2 Cardiac Magnetic Resonance
If echocardiography has a main role in the diagnosis and prognostic assessment of hypertrophic cardiomyopathy (HCM), in many clinical scenarios, technical limitations and heterogeneous phenotypic expression make such evaluation difficult, and cardiac magnetic resonance (CMR) has emerged as a useful imaging modality to complement routine transthoracic echocardiography [1, 2]. CMR offers not only high spatial resolution and complete 3D coverage of the entire heart but can also allow visualization of myocardial scarring in vivo using late gadolinium enhancement (LGE). Therefore, in many cardiomyopathy (CMP) reference centers, CMR has become a routinely used imaging tool in patients with HCM and it is indicated for establishing the diagnosis in patients with a suspicion of the disease but with no clear diagnostic elements arising from the use of other diagnostic tests [3].
2.1 Diagnostic Value
CMR is considered the gold standard for evaluating the complex chamber morphology and function (Fig. 12.1), as well as the heterogeneous distribution of hypertrophy found in HCM patients. In addition, CMR is the best method available to assess the papillary muscle and mitral valve abnormalities, perfusion abnormalities, and fibrosis with LGE [4]. Furthermore, when dealing with left ventricular (LV) obstruction, CMR can characterize the underlying mechanisms, such as MV anatomy, septal systolic anterior motion contact, and subvalvular apparatus [5–7]. Isolated or concomitant midventricular obstruction related to midventricular hypertrophy is also readily demonstrated. CMR is advantageous in identifying the presence and various distribution of LV hypertrophy, particularly when regions of increased wall thickness are focal, such as the anterior free wall, posterior septum, and apex, and they are not well visualized by echocardiography [8].
The distribution of hypertrophy and distortion of septal anatomy is different among patients with a clinical diagnosis of HCM made later in life compared with younger patients. HCM morphology can be classified into five main subtypes: sigmoid, reverse curve, apical, symmetric, and neutral (Fig. 12.2) [9, 10]. LV apical aneurysms could also be present in HCM and are frequently associated with a midventricular obstruction. They can be a substrate for life-threatening arrhythmias and location of intraventricular thrombi. Echocardiography is not always helpful in their visualization and Contrast-enhanced CMR demonstrates that they are composed predominantly of fibrosis [11].

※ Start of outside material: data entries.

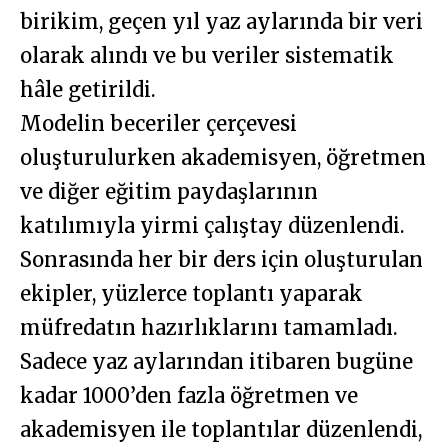
birikim, geçen yıl yaz aylarında bir veri
olarak alındı ve bu veriler sistematik
hâle getirildi.
Modelin beceriler çerçevesi
oluşturulurken akademisyen, öğretmen
ve diğer eğitim paydaşlarının
katılımıyla yirmi çalıştay düzenlendi.
Sonrasında her bir ders için oluşturulan
ekipler, yüzlerce toplantı yaparak
müfredatın hazırlıklarını tamamladı.
Sadece yaz aylarından itibaren bugüne
kadar 1000’den fazla öğretmen ve
akademisyen ile toplantılar düzenlendi,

CMR is also helpful in defining the degree of hypertrophy, which in some cases is massive (Fig. 12.3), and of LV mass, overcoming the limitations of echocardiography [12]. As demonstrated by Olivotto et al. [13], LV mass index in HCM patients significantly exceeds that of control individuals. Interestingly, LV mass index assessed by CMR showed only a modest relationship to maximal LV thickness assessed at echocardiography.
The right ventricle (RV) is often not well visualized by echocardiography, whereas CMR provides optimal assessment of RV volume, systolic function, and wall thickness. According to Maron et al. [14], significant RV hypertrophy (end-diastolic RV free wall thickness ≥8 mm) could be demonstrated by CMR in more than one third of HCM patients. In a substantial proportion of patients, RV wall mass is also increased.

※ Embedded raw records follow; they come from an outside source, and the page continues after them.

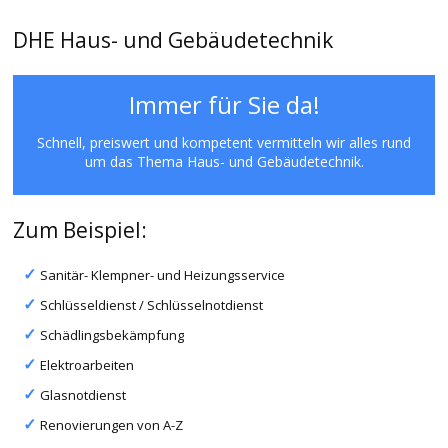
DHE Haus- und Gebäudetechnik
Immer für Sie da!
Schnell, preiswert und kompetent vermitteln wir alles rund
um das Thema Haus- und Gebäudetechnik.
Zum Beispiel:
Sanitär- Klempner- und Heizungsservice
Schlüsseldienst / Schlüsselnotdienst
Schädlingsbekämpfung
Elektroarbeiten
Glasnotdienst
Renovierungen von A-Z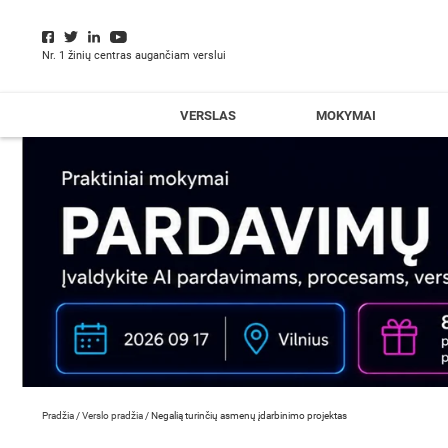
Nr. 1 žinių centras augančiam verslui
VERSLAS
MOKYMAI
Pradžia
/
Verslo pradžia
/
Negalią turinčių asmenų įdarbinimo projektas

Microvascular dysfunction and subsequent ischemia may be present in HCM. As demonstrated by Petersen et al. [15], although resting myocardial blood flow is similar in HCM patients and healthy controls, during hyperemia, it is significantly lower in patients. In addition, this decrease in coronary reserve is related to the extent of LV hypertrophy.

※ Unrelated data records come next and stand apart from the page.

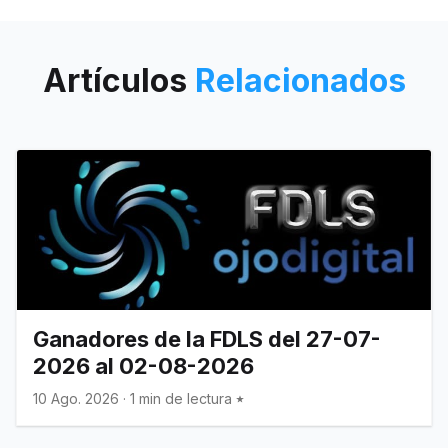
socios y colaboradores. Se
sortearán tres presets completos
entre nuestros socios
Artículos
Relacionados
Ganadores de la FDLS del 27-07-
2026 al 02-08-2026
10 Ago. 2026
·
1 min de lectura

2.2 Role in Differential Diagnosis
CMR is helpful in the differential diagnosis between HCM and other pathologic conditions characterized by LV hypertrophy. In particular, hypertrophy pattern and LGE distribution—although heterogeneous in HCM—are often distinctive in other diseases mimicking HCM, such as some infiltrative/storage CMP [15–17] (Chap. 27).
2.3 Genotype-Positive/Phenotype-Negative Individuals
CMR plays a role in assessing a particular patient subgroup within the HCM disease spectrum, i.e., genetically affected family members without clinical or morphologic evidence of disease. In this setting, CMR can recognize subtle abnormalities usually not detected by echocardiography [16]. One feature described in this subset of patients is the presence of myocardial crypts, characterized by small invaginations inside the myocardium [17] (Fig. 12.4). Another morphological characteristic observed to be different in comparison with a healthy control population is the presence of longer mitral leaflets [6]. Interestingly, the MV is often abnormal in patients with HCM, and it is possible that abnormalities in its structure could be a primary feature linked to genetic mutation(s) [18]. Valente et al. [19] analyzed 40 genotype-positive/phenotype-negative patients using echocardiography and CMR and found a quite good diagnostic agreement, although CMR measurements of LV wall thickness were 19 % lower than echo, and 10 % of cases had LV hypertrophy appreciated only by CMR.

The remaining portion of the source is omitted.